First, thank you for specifying that this is homework. We are limited in how much help we can give for homework, but this is for your benefit. I have know people to fail due to tutors calling direct help from these sites 'plagiarism'. Also, our approach is better for your education if you let us know :)
So: two issues. The second is easy once you have dealt with the first: The table has duplicates.
Duplicates are going to make your counts inaccurate. Any aggregate you attempt to use will be wrong. What you need is a clean table to group.
You need to create this 'clean' table in a query and then run the count query. Here you have several options:
Common Table Expressions:
My personal fav. They can be tricky to get your head around but are really efficient!

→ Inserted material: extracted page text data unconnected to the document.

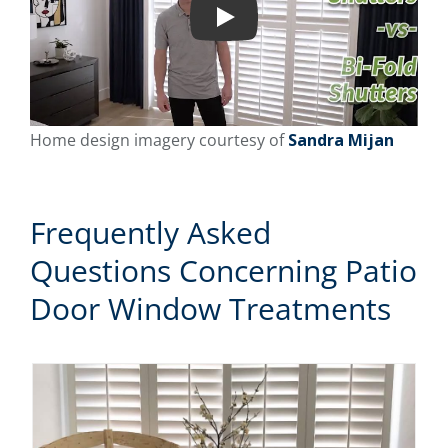
Play
Home design imagery courtesy of
Sandra Mijan
Frequently Asked
Questions Concerning Patio
Door Window Treatments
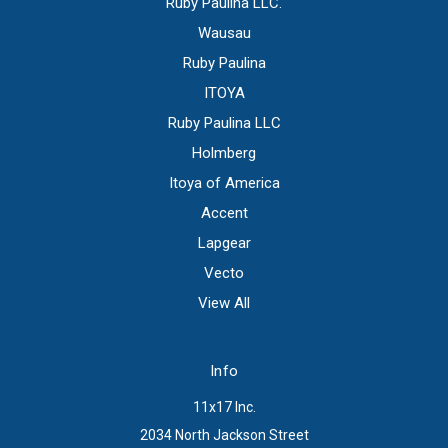
Ruby Paulina LLC.
Wausau
Ruby Paulina
ITOYA
Ruby Paulina LLC
Holmberg
Itoya of America
Accent
Lapgear
Vecto
View All
Info
11x17 Inc.
2034 North Jackson Street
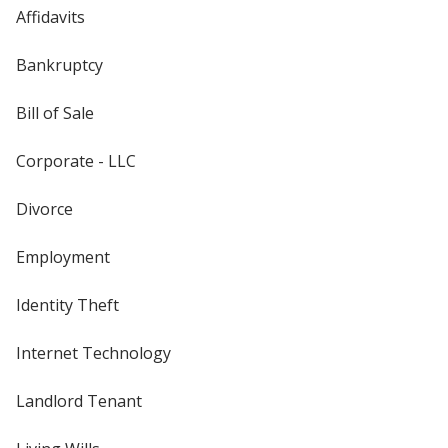
Affidavits
Bankruptcy
Bill of Sale
Corporate - LLC
Divorce
Employment
Identity Theft
Internet Technology
Landlord Tenant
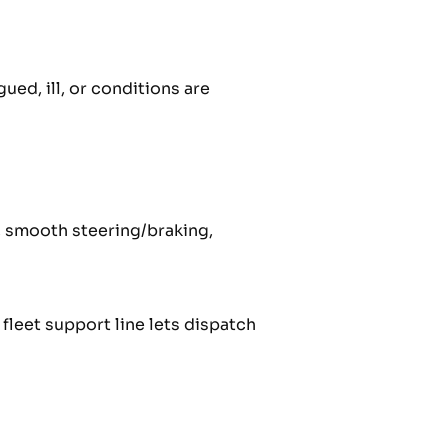
ued, ill, or conditions are
, smooth steering/braking,
leet support line lets dispatch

There are plenty of resources on this subject. Here's an article to get you started:
Common Table Expressions(CTE) in SQL SERVER 2008[
^]
Inline table query:
This is probably the easiest to implement. It just means that you define your table as a select before you use it. It might look something like this:
select count(*), groupid
from
(select distinct id, groupid from mytable)
group by groupid
Finally, you can create a temporary table to store your distinct data before you select from it. There are several ways of defining temporary tables:
create table #table(id int, groupid int) will be created in the tempdb
delcare @table table (id int, groupid int) will be created in memory only
etc...
This technique is very heavy but is sometimes the easiest to understand.